Una volta che le canzoni si saranno concluse, il pubblico da casa sarà tenuto a votare la canzone preferita per ciascun cantante. In questo modo ad essere eliminati saranno i brani, quelli superstiti, si sfideranno nella terza puntata. Così facendo, gli artisti avranno modo di proporre brani diversi, sperimentando qualcosa di lontano dal solito pezzo sanremese.

Ben due pezzi per singolo cantante di cui uno verrà eliminato dal pubblico. Una formula singolare e innovativa quella del nuovo Festival di Sanremo, che ricorda tanto i 45 giri, con il loro lato A e lato B.

Un’idea singolare, tra innovazione e nostalgia. Il progetto sembra essere interessante, anche perché, fino ad ora, Sanremo non aveva conosciuto alcun tipo di innovazione. La Rai in tutti questi anni ha voluto mantenere salda la tradizione, puntando sempre sulla solita formula, ovvero presentatore classico affiancato da due vallette, fiori,scenografia spettacolare e brani tormentone dalla formula “cuore – amore” e poco più.

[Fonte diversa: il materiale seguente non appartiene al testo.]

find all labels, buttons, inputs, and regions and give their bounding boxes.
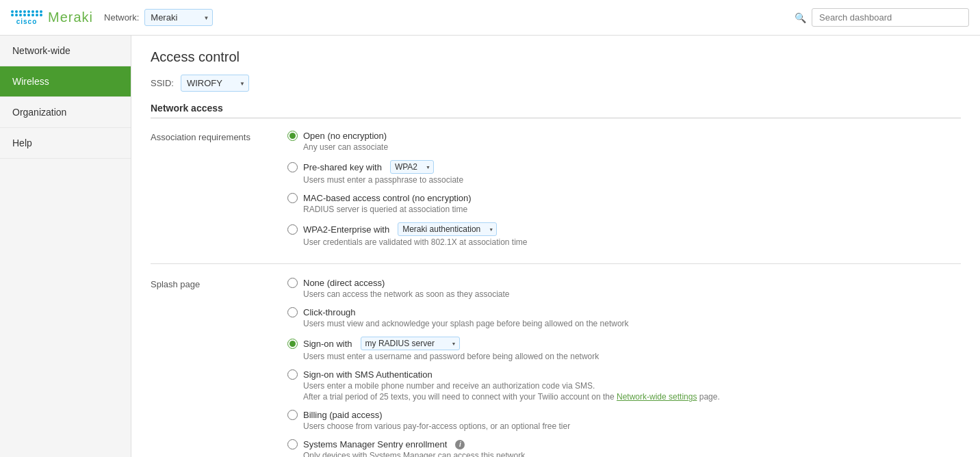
ssid-row: SSID: WIROFY: [151, 75, 961, 92]
radio-sms-desc1: Users enter a mobile phone number and re…: [303, 381, 720, 391]
association-requirements-label: Association requirements: [151, 131, 287, 142]
radio-preshared-input[interactable]: [287, 162, 298, 172]
radio-clickthrough-label: Click-through: [303, 307, 356, 317]
radio-billing-label: Billing (paid access): [303, 410, 383, 420]
ssid-select-wrapper[interactable]: WIROFY: [181, 75, 249, 92]
cisco-logo: cisco: [11, 10, 42, 25]
ssid-select[interactable]: WIROFY: [181, 75, 249, 92]
search-icon: 🔍: [795, 12, 806, 23]
network-label: Network:: [104, 12, 139, 23]
splash-page-label: Splash page: [151, 278, 287, 289]
sidebar: Network-wide Wireless Organization Help: [0, 36, 131, 457]
radio-wpa2enterprise-desc: User credentials are validated with 802.…: [303, 237, 528, 247]
radio-mac-input[interactable]: [287, 193, 298, 203]
radio-none-desc: Users can access the network as soon as …: [303, 289, 720, 299]
ssid-label: SSID:: [151, 78, 174, 88]
wpa2-select[interactable]: WPA2 WPA WEP: [390, 160, 434, 174]
radio-none: None (direct access) Users can access th…: [287, 278, 720, 299]
radius-select-wrapper[interactable]: my RADIUS server Meraki authentication A…: [361, 337, 460, 350]
radio-sms: Sign-on with SMS Authentication Users en…: [287, 369, 720, 402]
radio-wpa2enterprise: WPA2-Enterprise with Meraki authenticati…: [287, 222, 528, 247]
radio-open: Open (no encryption) Any user can associ…: [287, 131, 528, 152]
radio-signon-desc: Users must enter a username and password…: [303, 352, 720, 361]
radio-signon: Sign-on with my RADIUS server Meraki aut…: [287, 337, 720, 361]
network-wide-settings-link[interactable]: Network-wide settings: [617, 392, 697, 402]
association-options: Open (no encryption) Any user can associ…: [287, 131, 528, 247]
meraki-logo: Meraki: [48, 10, 93, 25]
radio-preshared-label: Pre-shared key with: [303, 162, 382, 172]
sidebar-item-organization[interactable]: Organization: [0, 97, 131, 128]
radio-none-input[interactable]: [287, 278, 298, 288]
section-divider: [151, 263, 961, 264]
radio-wpa2enterprise-label: WPA2-Enterprise with: [303, 224, 389, 235]
radio-preshared-desc: Users must enter a passphrase to associa…: [303, 175, 528, 185]
splash-page-row: Splash page None (direct access) Users c…: [151, 278, 961, 457]
network-selector: Network: Meraki: [104, 9, 213, 26]
radio-mac: MAC-based access control (no encryption)…: [287, 193, 528, 214]
network-access-section: Network access Association requirements …: [151, 103, 961, 247]
header-right: 🔍: [795, 8, 969, 27]
radio-none-label: None (direct access): [303, 278, 385, 288]
radio-sentry: Systems Manager Sentry enrollment i Only…: [287, 439, 720, 457]
search-input[interactable]: [812, 8, 969, 27]
sidebar-item-help[interactable]: Help: [0, 128, 131, 159]
header-left: cisco Meraki Network: Meraki: [11, 9, 213, 26]
radio-open-label: Open (no encryption): [303, 131, 387, 141]
radio-billing: Billing (paid access) Users choose from …: [287, 410, 720, 431]
splash-options: None (direct access) Users can access th…: [287, 278, 720, 457]
radio-sentry-label: Systems Manager Sentry enrollment: [303, 439, 447, 449]
wpa2-select-wrapper[interactable]: WPA2 WPA WEP: [390, 160, 434, 174]
sidebar-item-network-wide[interactable]: Network-wide: [0, 36, 131, 66]
header: cisco Meraki Network: Meraki 🔍: [0, 0, 980, 36]
radio-preshared: Pre-shared key with WPA2 WPA WEP Users m…: [287, 160, 528, 185]
radio-sms-label: Sign-on with SMS Authentication: [303, 369, 433, 380]
radio-signon-input[interactable]: [287, 339, 298, 349]
radio-mac-label: MAC-based access control (no encryption): [303, 193, 472, 203]
meraki-auth-select[interactable]: Meraki authentication My RADIUS server: [398, 222, 497, 236]
meraki-auth-select-wrapper[interactable]: Meraki authentication My RADIUS server: [398, 222, 497, 236]
radio-signon-label: Sign-on with: [303, 339, 352, 349]
radio-open-input[interactable]: [287, 131, 298, 141]
radio-billing-input[interactable]: [287, 410, 298, 420]
radio-wpa2enterprise-input[interactable]: [287, 224, 298, 235]
radio-clickthrough: Click-through Users must view and acknow…: [287, 307, 720, 328]
logo-area: cisco Meraki: [11, 10, 93, 25]
radio-mac-desc: RADIUS server is queried at association …: [303, 205, 528, 214]
sidebar-item-wireless[interactable]: Wireless: [0, 66, 131, 97]
page-title: Access control: [151, 49, 961, 65]
radio-sentry-input[interactable]: [287, 439, 298, 449]
radio-sms-input[interactable]: [287, 369, 298, 380]
radio-clickthrough-desc: Users must view and acknowledge your spl…: [303, 319, 720, 328]
splash-page-section: Splash page None (direct access) Users c…: [151, 278, 961, 457]
main-content: Access control SSID: WIROFY Network acce…: [131, 36, 980, 457]
association-requirements-row: Association requirements Open (no encryp…: [151, 131, 961, 247]
sentry-info-icon[interactable]: i: [455, 440, 465, 449]
radio-sentry-desc: Only devices with Systems Manager can ac…: [303, 451, 720, 457]
network-select-wrapper[interactable]: Meraki: [144, 9, 213, 26]
radio-clickthrough-input[interactable]: [287, 307, 298, 317]
radio-open-desc: Any user can associate: [303, 142, 528, 152]
network-access-title: Network access: [151, 103, 961, 118]
network-select[interactable]: Meraki: [144, 9, 213, 26]
radio-billing-desc: Users choose from various pay-for-access…: [303, 421, 720, 431]
radio-sms-desc2: After a trial period of 25 texts, you wi…: [303, 392, 720, 402]
radius-select[interactable]: my RADIUS server Meraki authentication A…: [361, 337, 460, 350]
layout: Network-wide Wireless Organization Help …: [0, 36, 980, 457]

Fabio Fazio ha dichiarato di voler portare allegria e divertimento sul palco dell’Ariston. La sua speranza è che al Festival di Sanremo sia presente anche Luciana Littizzetto, magari nelle vesti di co-conduttrice.

Si ricomporrebbe dunque la squadra di “Che tempo che fa”, magari in sostituzione delle classiche vallette. Senza contare che si parla anche di una possibile partecipazione di Roberto Saviano. Del resto il Festival ha già dimostrato di saper ospitare monologhi interessanti (vedi Celentano), lo scrittore napoletano finirebbe per portare cultura e coscienza critica sul palco dell’Ariston.